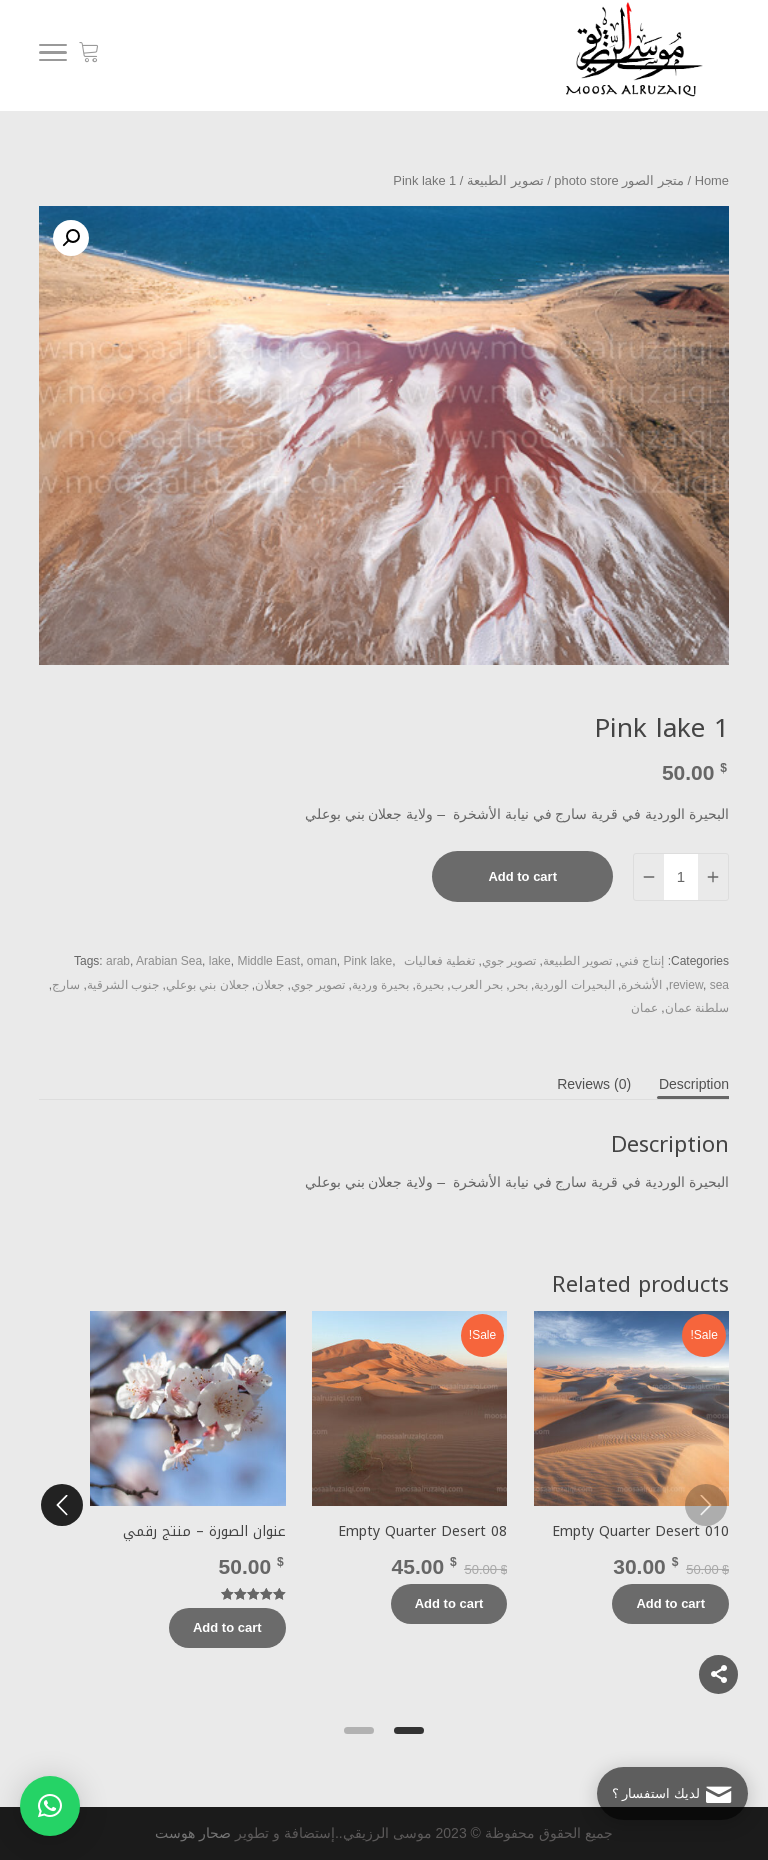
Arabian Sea (169, 961)
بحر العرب (477, 985)
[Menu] (53, 56)
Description (694, 1084)
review (686, 985)
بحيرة (430, 985)
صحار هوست (193, 1833)
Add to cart (522, 876)
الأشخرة (641, 985)
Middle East (268, 961)
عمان (644, 1008)
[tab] (694, 1084)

Directions for this task >> Give the listing again word for word, without its images.

Output for this task >>
Arabian Sea (169, 961)
بحر العرب (477, 985)
[Menu] (53, 56)
Description (694, 1084)
review (686, 985)
بحيرة (430, 985)
صحار هوست (193, 1833)
Add to cart (522, 876)
الأشخرة (641, 985)
Middle East (268, 961)
عمان (644, 1008)
[tab] (694, 1084)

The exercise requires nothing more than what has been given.